New York DFS Fines Mortgage Lender $1.5M for Failure to Report Cyber Breach

March 11, 2021
Hinshaw Privacy & Cyber Bytes

The New York State Department of Financial Services (DFS) announced its second enforcement action and first settlement under its cybersecurity regulations (23 NYCRR Part 500). At issue was a licensed mortgage lender's failure to report a "Cybersecurity Event" to DFS within 72 hours of its occurrence and failure to conduct a "comprehensive" cybersecurity risk assessment as mandated by the regulations.

During a routine examination in 2020, DFS examiners discovered that a mortgage lender's employee fell victim to a phishing scam in 2019. The scam allowed a cybercriminal to gain remote access to the employee's email account on four separate occasions before the employee notified the IT department. DFS found the mortgage lender's cyber incident response inadequate.
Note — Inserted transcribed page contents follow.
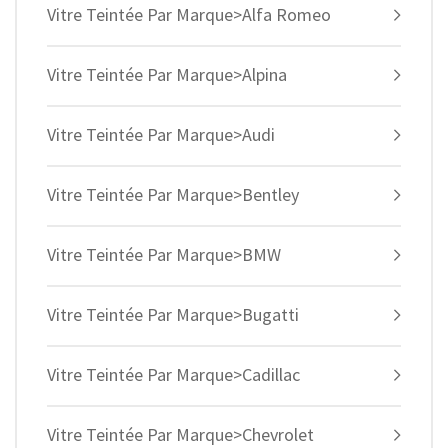
Vitre Teintée Par Marque>Alfa Romeo
Vitre Teintée Par Marque>Alpina
Vitre Teintée Par Marque>Audi
Vitre Teintée Par Marque>Bentley
Vitre Teintée Par Marque>BMW
Vitre Teintée Par Marque>Bugatti
Vitre Teintée Par Marque>Cadillac
Vitre Teintée Par Marque>Chevrolet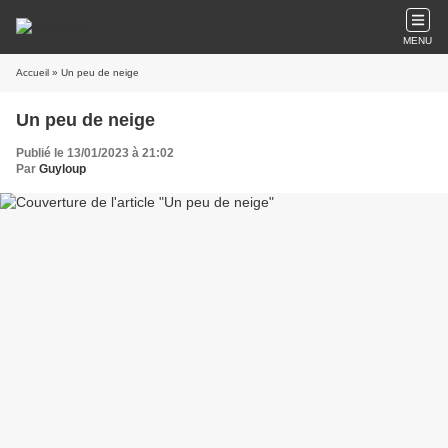
MENU
Accueil
» Un peu de neige
Un peu de neige
Publié le 13/01/2023 à 21:02
Par
Guyloup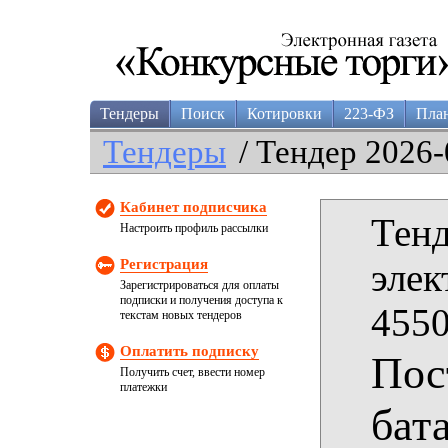
Тендеры
Поиск
Котировки
223-ФЗ
Пла
Тендеры
/ Тендер 2026-
Кабинет подписчика
Тенд
Настроить профиль рассылки
Регистрация
элек
Зарегистрироваться для оплаты
подписки и получения доступа к
4550
текстам новых тендеров
Оплатить подписку
Пос
Получить счет, ввести номер
платежки
бат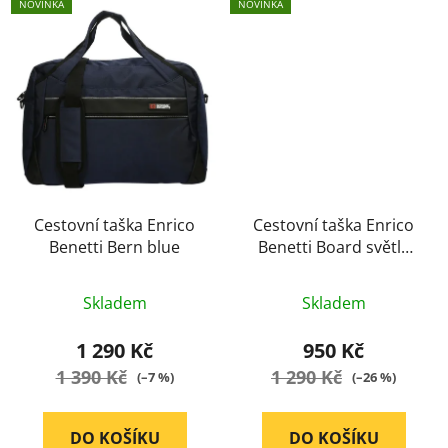
NOVINKA
NOVINKA
Cestovní taška Enrico
Cestovní taška Enrico
Benetti Bern blue
Benetti Board světle
šedá
Průměrné
Průměrné
Skladem
Skladem
hodnocení
hodnocení
produktu
produktu
1 290 Kč
950 Kč
je
je
1 390 Kč
1 290 Kč
(–7 %)
(–26 %)
5,0
5,0
z
z
DO KOŠÍKU
DO KOŠÍKU
5
5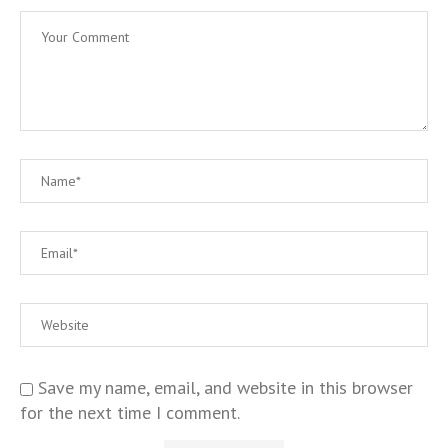
Save my name, email, and website in this browser
for the next time I comment.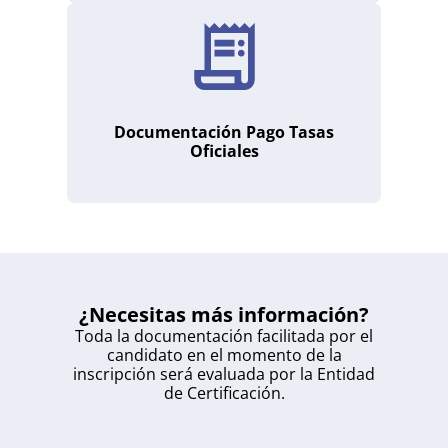
Documentación Pago Tasas
Oficiales
¿Necesitas más información?
Toda la documentación facilitada por el
candidato en el momento de la
inscripción será evaluada por la Entidad
de Certificación.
IT staff failed to conduct any further inquiry after discovering the unauthorized access, which DFS called "egregious" given the employee's access to a significant amount of sensitive personal data of mortgage loan applicants, including social security and bank account numbers, obtainable through the email account. DFS cited three specific failures by the mortgage lender:

  1. Failure to identify whether the employee's mailbox contained private consumer data during the breach
  2. Failure to identify which consumers were impacted
  3. Failure to apply applicable state notice requirements triggered by the breach, including notice to DFS within 72 hours

In addition to compliance failures surrounding the breach, examiners found that the mortgage lender was missing a comprehensive cybersecurity risk assessment—despite having filed a certification with DFS that it was in full compliance with the cybersecurity regulations.

In response to the investigation, the mortgage lender retained counsel and a cybersecurity consultant to review all of the employee's emails, identify and make all required notifications to impacted customers and state agencies, and offer credit monitoring and identity theft protection services. DFS noted the mortgage lender's "commendable cooperation" throughout the examination and its commitment to remediation, including having bolstered phishing and other email defenses following the breach. DFS assessed a penalty of $1.5M pursuant to New York Banking Law and required the mortgage lender to submit within 90 days a comprehensive written incident response plan, risk assessment, and training and monitoring procedures as mandated under the regulations.

Takeaways

DFS examiners are sharply focused on compliance with the cybersecurity regulations. Any company that is not fully in compliance with Part 500 is subject to risk. Notably, there is an emphasis on the contours and functioning of a company's incident response plan, ensuring a full investigation is performed to determine the scope of the breach, the data and individuals impacted. Similarly, employee training on phishing and other employee-targeted scams must be regularly performed, as must testing and monitoring of access and security controls for compliance.